Despite my misgivings that several of the essays tend to concentrate on films that have already been considered in depth within the discipline, this collection offers a coherent framework for the study of disability (or the problem body) in cinema. The acknowledgement of the importance of embodiment to this area of theorisation is an important theme that runs throughout each chapter.
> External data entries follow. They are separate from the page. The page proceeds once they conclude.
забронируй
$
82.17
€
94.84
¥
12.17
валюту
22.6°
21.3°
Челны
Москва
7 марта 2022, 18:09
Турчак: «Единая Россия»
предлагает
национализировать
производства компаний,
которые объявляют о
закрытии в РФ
The contributors are discussing a well-researched field but they provide the foundation for further scholarship, helping new researchers by offering frameworks to propel this discipline forward.
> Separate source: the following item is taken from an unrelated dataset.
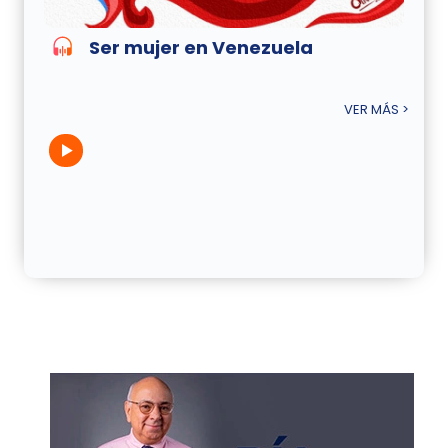
Ser mujer en Venezuela
VER MÁS >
The Problem Body: Projecting Disability on Film, edited by Sally Chivers and Nicole Markotić, The Ohio State University Press, Columbus, 2010.


  1. Colin Barnes, “Discrimination: Disabled People and the Media”, The Disability Archive UK [insert link: http://www.leeds.ac.uk/disability-studies/archiveuk/Barnes/Media.pdf], first published in Contact, no. 70, Winter, 1991, pp. 45-48, accessed 30 January, 2011.
  2. David Mitchell and Sharon Snyder, Narrative Prosthesis: Disability and the Dependencies of Discourse, University of Michigan Press, Michigan, 2001, p. 49.
  3. Katie Ellis, Disabling Diversity: The Social Construction of Disability in 1990s Australian National Cinema, VDM-Verlag, Saarbrücken, 2008.
  4. Niall Richardson, Transgressive Bodies: Representations in Film and Popular Culture, Ashgate, Surrey, 2010.
  5. Ellis, Disabling Diversity.
  6. See Colin Barnes, Disabling Imagery and the Media: An Exploration of the Principles for Media Representations of Disabled People, The British Council of Organisations of Disabled People, Ryburn Publishing Services, Krumlin Halifax, 1992; Paul K. Longmore, “Screening Stereotypes: Images of Disabled People in Television and Motion Pictures” [1987], in Why I Burned My Book and Other Essays on Disability, Temple University Press, Philadelphia, 2003, pp. 131-148.

About The Author

Katie Ellis is a lecturer in media and communications at Murdoch University. She is the author of two books on disability and media, Disabling Diversity: The Social Construction of Disability in 1990s Australian National Cinema (VDM-Verlag, 2008) and, with Mike Kent, Disability and New Media (Routledge, 2011). She is currently working on her third book, Disability and the Media (Palgrave) with Gerard Goggin.